Remember, you are the only person in the company who can’t be fired or leave (at least, not easily). Don’t fall into the habit of looking for a scapegoat every time something doesn’t go as planned, or you’ll wind up as a company known for its revolving door and poor morale. Learn how to learn from your mistakes, and how to turn setbacks into business experiences that can help your business.
Albert Einstein is mistakenly credited with the quote, “The definition of insanity is doing the same thing over and over again and expecting a different result.” While Einstein might not have said it, the underlying premise is still very much true. If you or someone in your company makes a mistake, and you do nothing to correct that mistake, chances are that the same mistake will repeat itself.
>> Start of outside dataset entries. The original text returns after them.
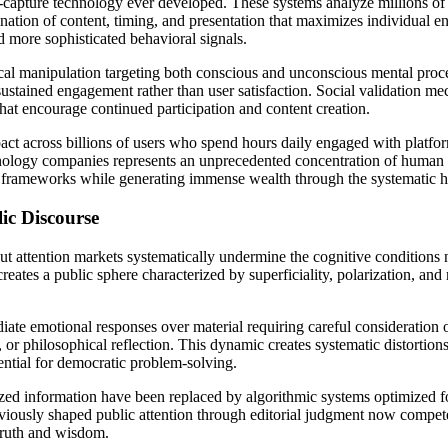
n-capture technology ever developed. These systems analyze millions of d
bination of content, timing, and presentation that maximizes individua
nd more sophisticated behavioral signals.
al manipulation targeting both conscious and unconscious mental process
sustained engagement rather than user satisfaction. Social validation m
hat encourage continued participation and content creation.
t across billions of users who spend hours daily engaged with platform
chnology companies represents an unprecedented concentration of human 
ory frameworks while generating immense wealth through the systematic 
ic Discourse
ut attention markets systematically undermine the cognitive conditions
creates a public sphere characterized by superficiality, polarization, a
ate emotional responses over material requiring careful consideration or
 or philosophical reflection. This dynamic creates systematic distortion
ential for democratic problem-solving.
lized information have been replaced by algorithmic systems optimized
 previously shaped public attention through editorial judgment now compe
truth and wisdom.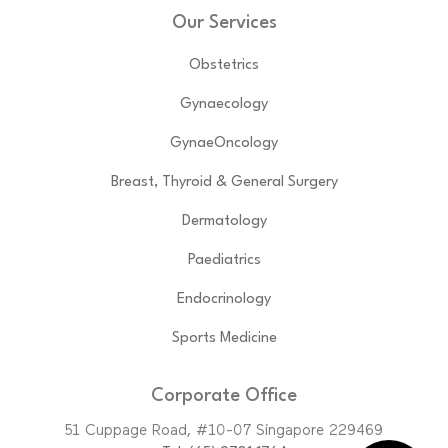
Our Services
Obstetrics
Gynaecology
GynaeOncology
Breast, Thyroid & General Surgery
Dermatology
Paediatrics
Endocrinology
Sports Medicine
Corporate Office
51 Cuppage Road, #10-07 Singapore 229469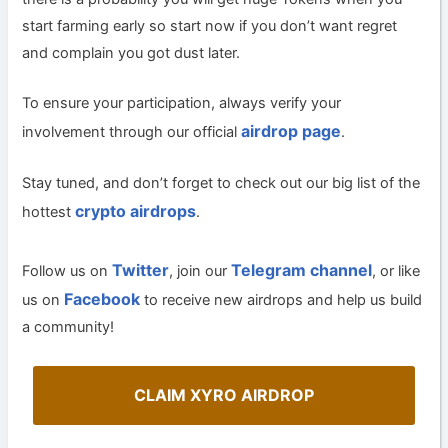
start farming early so start now if you don’t want regret
and complain you got dust later.
To ensure your participation, always verify your
airdrop page
involvement through our official
.
Stay tuned, and don’t forget to check out our big list of the
crypto airdrops
hottest
.
Twitter
Telegram channel
Follow us on
, join our
, or like
Facebook
us on
to receive new airdrops and help us build
a community!
CLAIM XYRO AIRDROP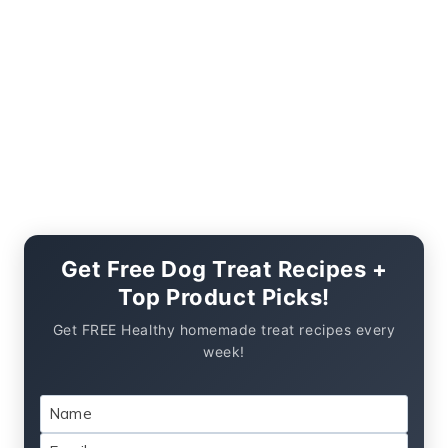
Get Free Dog Treat Recipes +
Top Product Picks!
Get FREE Healthy homemade treat recipes every
week!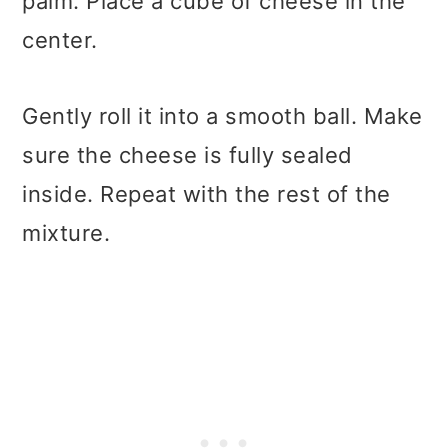
palm. Place a cube of cheese in the
center.
Gently roll it into a smooth ball. Make
sure the cheese is fully sealed
inside. Repeat with the rest of the
mixture.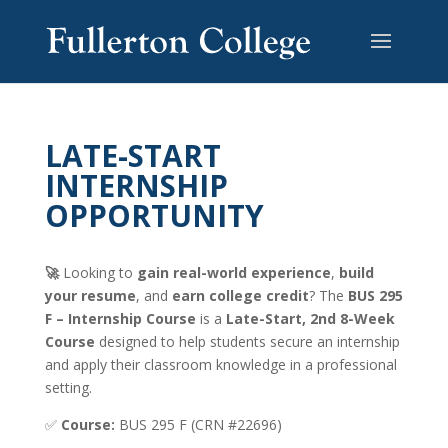
LATE-START
INTERNSHIP
OPPORTUNITY
🚀
Looking to
gain real-world experience
,
build
your resume
, and
earn college credit
? The
BUS 295
F – Internship Course
is a
Late-Start, 2nd 8-Week
Course
designed to help students secure an internship
and apply their classroom knowledge in a professional
setting.
✅
Course:
BUS 295 F (CRN #22696)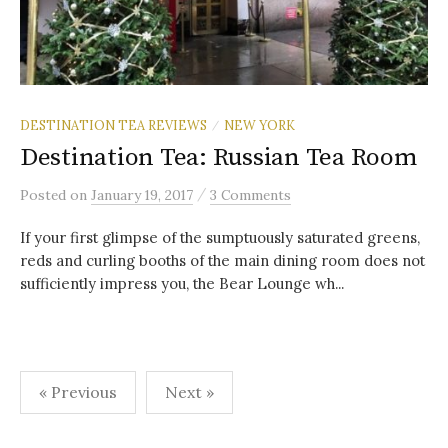
DESTINATION TEA REVIEWS
NEW YORK
/
Destination Tea: Russian Tea Room
/
Posted
on
January 19, 2017
3 Comments
If your first glimpse of the sumptuously saturated greens,
reds and curling booths of the main dining room does not
sufficiently impress you, the Bear Lounge wh...
Posts
« Previous
Next »
pagination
Good business owners and CEOs know the value in examining a mistake from different perspectives without pointing fingers or assigning blame. By carefully analyzing the mistake, its causes and its outcomes, a solution can usually be found that can mitigate the error and reduce or eliminate the cause of the problem, preventing it from recurring in the future.
It’s also a good idea to keep careful records of these mistakes, so future employees can learn from them and avoid making the same mistakes unintentionally. Some companies offer incentives and prizes for innovative solutions to company problems, to help promote “out-of-the-box” thinking, as well as help identify good problem solvers within the company.
At the end of the day, you are the captain of your company’s ship. No one is going to be more passionate, more dedicated, more enthusiastic, or more critical of your business than you. As a business owner, every aspect of your company is your responsibility. Mistakes are part of the cost of doing business, but you have to find the lessons of value within those mistakes.